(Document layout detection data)
=== Begin Enclosure ===
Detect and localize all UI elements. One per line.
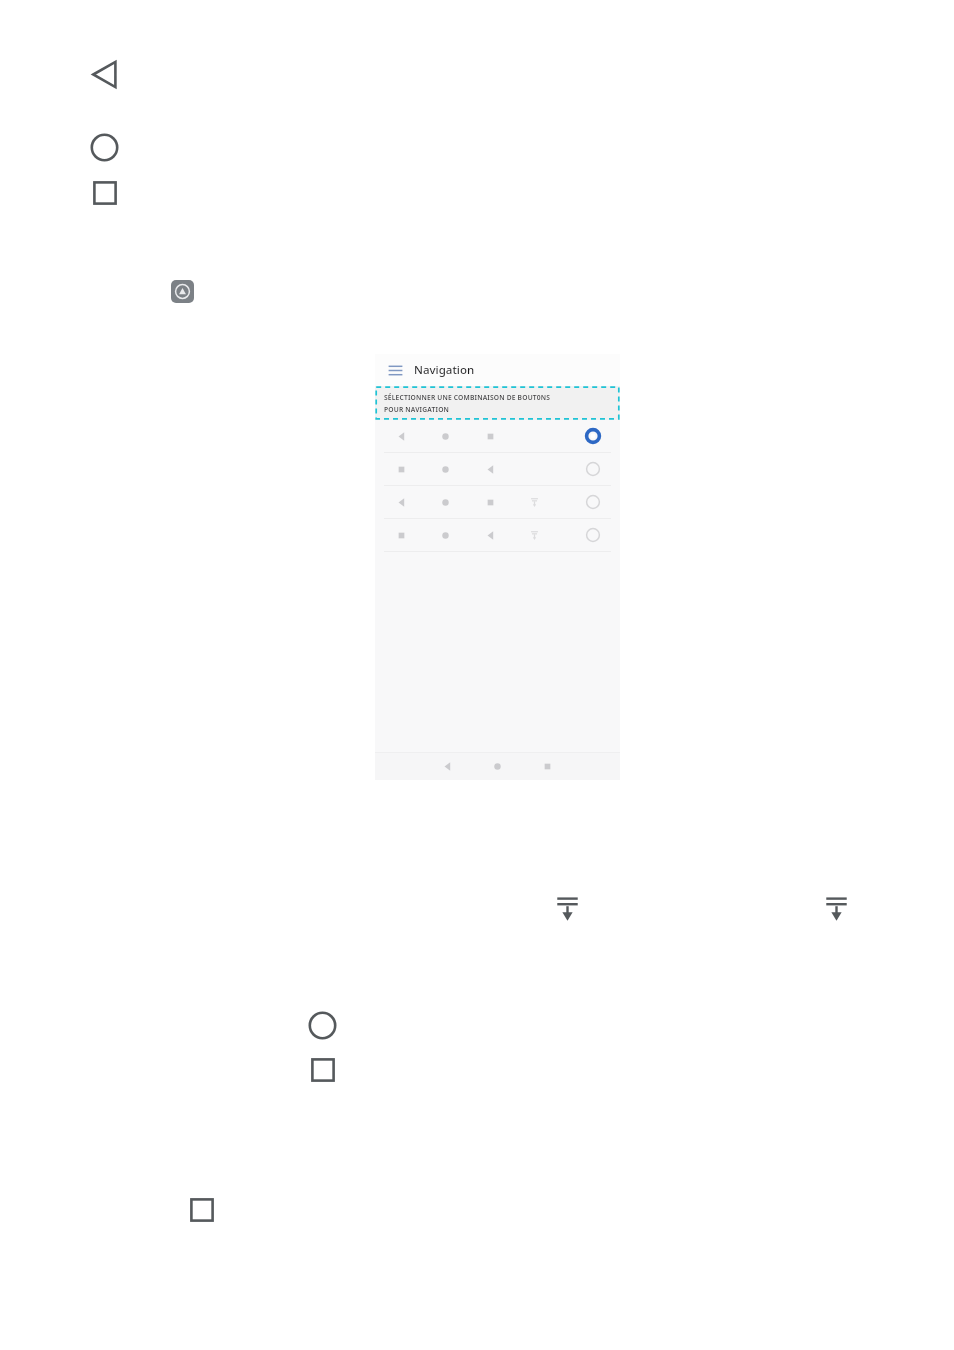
button[interactable]: Option <box>585 527 601 543</box>
button[interactable]: Menu <box>388 363 403 378</box>
button[interactable]: Home <box>308 1011 337 1040</box>
staticText: POUR NAVIGATION <box>384 405 450 414</box>
button[interactable]: Pull down notification panel <box>551 893 584 926</box>
button[interactable]: Recents <box>310 1057 336 1083</box>
staticText: Navigation <box>414 362 475 378</box>
button[interactable]: Option <box>375 453 620 485</box>
staticText: SÉLECTIONNER UNE COMBINAISON DE BOUT0NS <box>384 393 551 402</box>
button[interactable]: Option <box>375 519 620 551</box>
button[interactable]: Option selected <box>375 420 620 452</box>
button[interactable]: Option <box>375 486 620 518</box>
button[interactable]: Option <box>585 494 601 510</box>
button[interactable]: Option <box>585 461 601 477</box>
button[interactable]: Recents <box>92 180 118 206</box>
button[interactable]: Home <box>90 133 119 162</box>
button[interactable]: Option selected <box>585 428 601 444</box>
button[interactable]: Back <box>89 58 122 91</box>
button[interactable]: Recents <box>189 1197 215 1223</box>
button[interactable]: Navigation button shortcut <box>171 280 194 303</box>
button[interactable]: Pull down notification panel <box>820 893 853 926</box>
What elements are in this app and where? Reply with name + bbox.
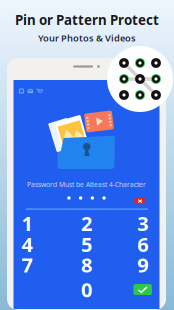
button[interactable]: 7 bbox=[2, 255, 52, 275]
staticText: Pin or Pattern Protect bbox=[15, 11, 159, 29]
staticText: 1 bbox=[22, 210, 32, 236]
button[interactable]: 6 bbox=[118, 234, 168, 254]
button[interactable]: 0 bbox=[61, 280, 111, 300]
button[interactable]: 1 bbox=[2, 213, 52, 233]
staticText: 6 bbox=[137, 231, 148, 258]
staticText: Password Must be Atleast 4-Character bbox=[27, 180, 146, 189]
button[interactable]: 9 bbox=[118, 255, 168, 275]
staticText: 0 bbox=[81, 276, 92, 303]
button[interactable]: 2 bbox=[61, 213, 111, 233]
staticText: 2 bbox=[81, 210, 92, 236]
button[interactable]: Confirm PIN bbox=[118, 280, 168, 300]
staticText: 5 bbox=[81, 231, 92, 258]
staticText: 3 bbox=[137, 210, 148, 236]
button[interactable]: 5 bbox=[61, 234, 111, 254]
button[interactable]: 4 bbox=[2, 234, 52, 254]
staticText: 8 bbox=[81, 251, 92, 278]
button[interactable]: 3 bbox=[118, 213, 168, 233]
staticText: 4 bbox=[22, 231, 32, 258]
staticText: 9 bbox=[137, 251, 148, 278]
staticText: Your Photos & Videos bbox=[38, 32, 136, 44]
button[interactable]: 8 bbox=[61, 255, 111, 275]
staticText: 7 bbox=[22, 251, 32, 278]
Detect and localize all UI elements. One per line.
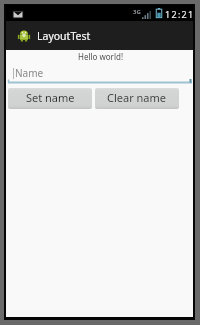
button[interactable]: Clear name — [95, 88, 179, 109]
staticText: 12:21 — [165, 8, 195, 20]
other: New mail — [13, 11, 23, 18]
staticText: Name — [15, 66, 44, 80]
staticText: Clear name — [107, 90, 167, 105]
staticText: 3G — [133, 8, 141, 16]
staticText: Hello world! — [7, 51, 194, 62]
button[interactable]: Name — [8, 65, 192, 84]
staticText: LayoutTest — [37, 29, 91, 43]
staticText: Set name — [26, 90, 75, 105]
button[interactable]: Set name — [8, 88, 92, 109]
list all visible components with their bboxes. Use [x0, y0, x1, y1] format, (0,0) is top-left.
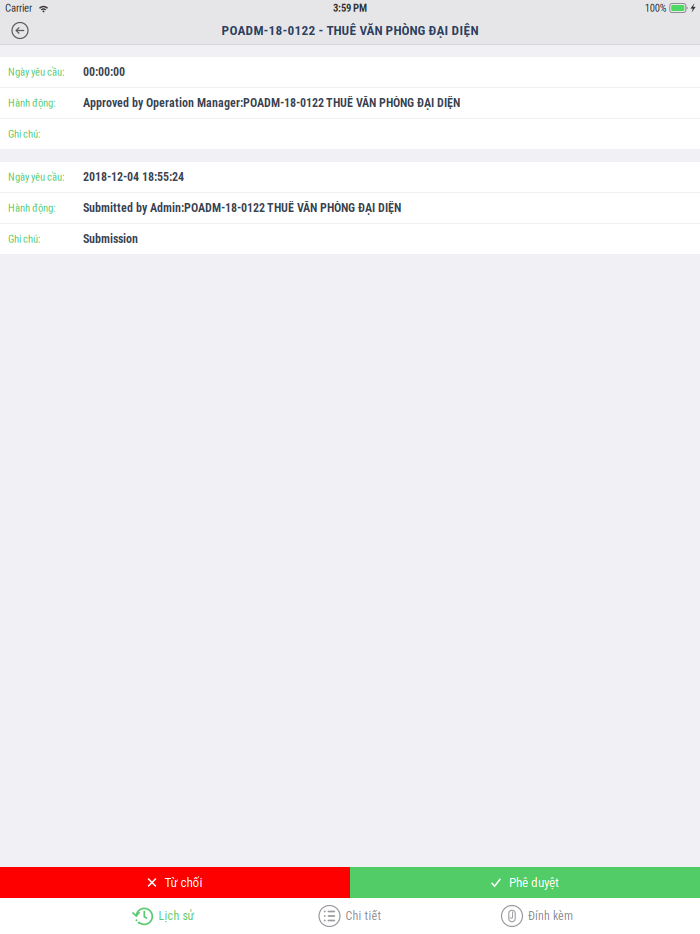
staticText: Carrier: [5, 2, 32, 14]
staticText: Approved by Operation Manager:POADM-18-0…: [83, 96, 460, 110]
staticText: Ghi chú:: [8, 128, 40, 140]
staticText: 2018-12-04 18:55:24: [83, 170, 184, 184]
staticText: Đính kèm: [528, 909, 573, 923]
staticText: 00:00:00: [83, 65, 125, 79]
staticText: POADM-18-0122 - THUÊ VĂN PHÒNG ĐẠI DIỆN: [222, 23, 478, 38]
staticText: Submitted by Admin:POADM-18-0122 THUÊ VĂ…: [83, 201, 401, 215]
button[interactable]: Đính kèm: [444, 898, 630, 934]
staticText: Hành động:: [8, 97, 55, 109]
button[interactable]: Back: [0, 18, 32, 42]
staticText: Từ chối: [164, 875, 202, 890]
staticText: 3:59 PM: [333, 2, 367, 14]
staticText: Hành động:: [8, 202, 55, 214]
staticText: Lịch sử: [158, 909, 194, 923]
staticText: Ngày yêu cầu:: [8, 66, 64, 78]
staticText: Ngày yêu cầu:: [8, 171, 64, 183]
button[interactable]: Phê duyệt: [350, 867, 700, 898]
button[interactable]: Chi tiết: [256, 898, 444, 934]
staticText: Chi tiết: [346, 909, 382, 923]
staticText: 100%: [645, 2, 667, 14]
staticText: Phê duyệt: [509, 875, 559, 890]
button[interactable]: Từ chối: [0, 867, 350, 898]
staticText: Ghi chú:: [8, 233, 40, 245]
staticText: Submission: [83, 232, 138, 246]
button[interactable]: Lịch sử: [70, 898, 256, 934]
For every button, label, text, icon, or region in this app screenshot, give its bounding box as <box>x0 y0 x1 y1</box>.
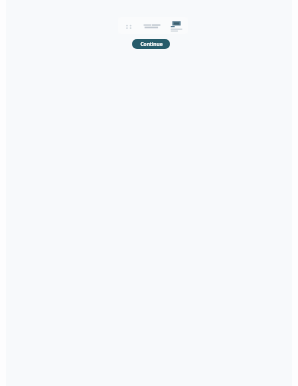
other: Provider logo <box>170 20 183 32</box>
button[interactable]: Provider logo <box>118 17 188 34</box>
staticText: Continue <box>140 41 163 48</box>
button[interactable]: Continue <box>132 39 170 49</box>
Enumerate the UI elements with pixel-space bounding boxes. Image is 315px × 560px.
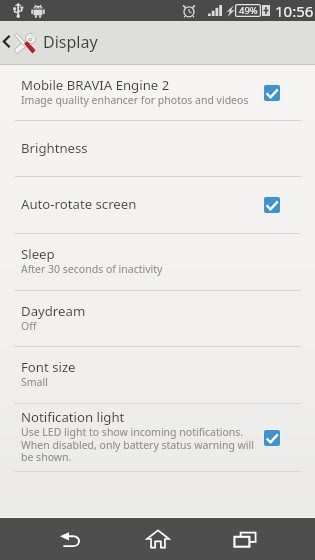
button[interactable]: Brightness [0,121,315,176]
button[interactable]: Daydream [0,291,315,346]
staticText: Mobile BRAVIA Engine 2 [21,76,170,94]
staticText: Brightness [21,139,88,157]
button[interactable]: Toggle setting [263,429,281,447]
staticText: Display [43,31,98,53]
button[interactable]: Toggle setting [263,84,281,102]
staticText: Image quality enhancer for photos and vi… [21,93,249,107]
button[interactable]: Toggle setting [263,196,281,214]
button[interactable]: Home [105,518,210,560]
staticText: Off [21,319,37,333]
button[interactable]: Recent apps [192,518,297,560]
staticText: Font size [21,358,76,376]
staticText: After 30 seconds of inactivity [21,262,163,276]
staticText: Auto-rotate screen [21,195,137,213]
button[interactable]: Font size [0,347,315,403]
button[interactable]: Auto-rotate screen [0,177,315,233]
staticText: Sleep [21,245,55,263]
button[interactable]: Sleep [0,234,315,290]
staticText: Daydream [21,302,86,320]
button[interactable]: Display [0,21,315,64]
button[interactable]: Back [18,518,123,560]
button[interactable]: Notification light [0,404,315,471]
staticText: 49% [239,4,258,17]
staticText: 10:56 [275,1,314,21]
staticText: Use LED light to show incoming notificat… [21,425,259,464]
staticText: Small [21,375,48,389]
staticText: Notification light [21,408,125,426]
button[interactable]: Mobile BRAVIA Engine 2 [0,65,315,120]
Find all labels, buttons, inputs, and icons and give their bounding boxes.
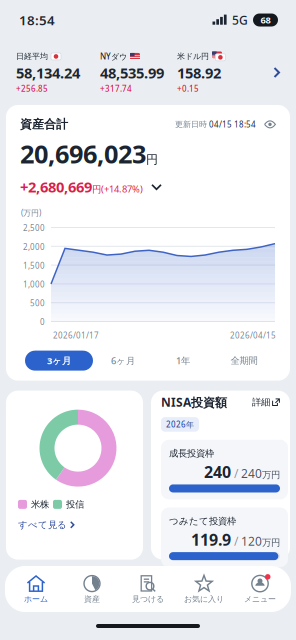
button[interactable]: メニュー <box>232 571 288 607</box>
staticText: 全期間 <box>230 355 258 366</box>
staticText: すべて見る <box>18 519 67 531</box>
staticText: 成長投資枠 <box>169 448 214 459</box>
staticText: 158.92 <box>177 63 221 82</box>
staticText: +2,680,669 <box>20 177 92 197</box>
staticText: 日経平均 <box>16 52 48 61</box>
button[interactable]: 金額の表示を切り替え <box>256 117 276 131</box>
staticText: NYダウ <box>100 51 127 62</box>
staticText: +256.85 <box>16 83 48 94</box>
button[interactable]: 3ヶ月 <box>25 351 93 371</box>
staticText: 米株 <box>31 499 49 510</box>
button[interactable]: 1年 <box>153 351 213 371</box>
staticText: 万円 <box>262 537 280 548</box>
staticText: 48,535.99 <box>100 63 164 82</box>
button[interactable]: 見つける <box>120 571 176 607</box>
staticText: お気に入り <box>184 594 224 604</box>
button[interactable]: ホーム <box>8 571 64 607</box>
staticText: / <box>231 465 241 481</box>
button[interactable]: 内訳を開く <box>143 179 165 194</box>
button[interactable]: 詳細 <box>252 396 280 408</box>
staticText: 04/15 18:54 <box>207 119 256 130</box>
staticText: 68 <box>260 14 270 26</box>
staticText: +317.74 <box>100 83 132 94</box>
button[interactable]: すべて見る <box>16 510 74 531</box>
staticText: 120 <box>241 533 262 549</box>
staticText: 2026/04/15 <box>230 330 276 341</box>
staticText: ホーム <box>24 594 48 604</box>
button[interactable]: 日経平均 <box>0 40 296 105</box>
staticText: 2026年 <box>166 419 194 430</box>
staticText: NISA投資額 <box>161 394 227 410</box>
staticText: 20,696,023 <box>20 137 146 170</box>
staticText: 119.9 <box>191 529 231 550</box>
button[interactable]: 全期間 <box>213 351 275 371</box>
staticText: 2,500 <box>23 223 45 233</box>
staticText: 投信 <box>66 499 84 510</box>
staticText: 18:54 <box>19 11 55 29</box>
staticText: (+14.87%) <box>101 183 143 195</box>
staticText: 米ドル円 <box>177 52 209 61</box>
staticText: 5G <box>232 12 248 28</box>
staticText: メニュー <box>244 594 276 604</box>
staticText: (万円) <box>21 207 41 218</box>
staticText: 資産 <box>84 594 100 604</box>
staticText: 円 <box>92 184 101 195</box>
staticText: 58,134.24 <box>16 63 80 82</box>
staticText: 2,000 <box>23 242 45 252</box>
staticText: 更新日時 <box>175 120 207 129</box>
staticText: 見つける <box>132 594 164 604</box>
staticText: +0.15 <box>177 83 199 94</box>
staticText: 1,500 <box>23 260 45 271</box>
staticText: 資産合計 <box>20 117 68 132</box>
staticText: 500 <box>30 298 45 308</box>
staticText: 2026/01/17 <box>53 330 99 341</box>
staticText: 6ヶ月 <box>111 354 135 367</box>
staticText: 240 <box>241 465 262 481</box>
staticText: 円 <box>146 152 158 167</box>
staticText: 万円 <box>262 469 280 481</box>
staticText: 3ヶ月 <box>47 354 71 367</box>
staticText: 240 <box>204 461 231 482</box>
button[interactable]: お気に入り <box>176 571 232 607</box>
staticText: 1年 <box>176 354 190 367</box>
button[interactable]: 6ヶ月 <box>93 351 153 371</box>
button[interactable]: 資産 <box>64 571 120 607</box>
staticText: つみたて投資枠 <box>169 515 236 527</box>
staticText: 1,000 <box>23 279 45 290</box>
staticText: 詳細 <box>252 396 270 408</box>
staticText: 0 <box>40 317 45 327</box>
staticText: / <box>231 533 241 549</box>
=== End Enclosure ===
- **About this exercise**:
Within the lines above, find those holding the word "selected" and copy them.

- **Solved exercise**:
button[interactable]: Option selected <box>375 420 620 452</box>
button[interactable]: Option selected <box>585 428 601 444</box>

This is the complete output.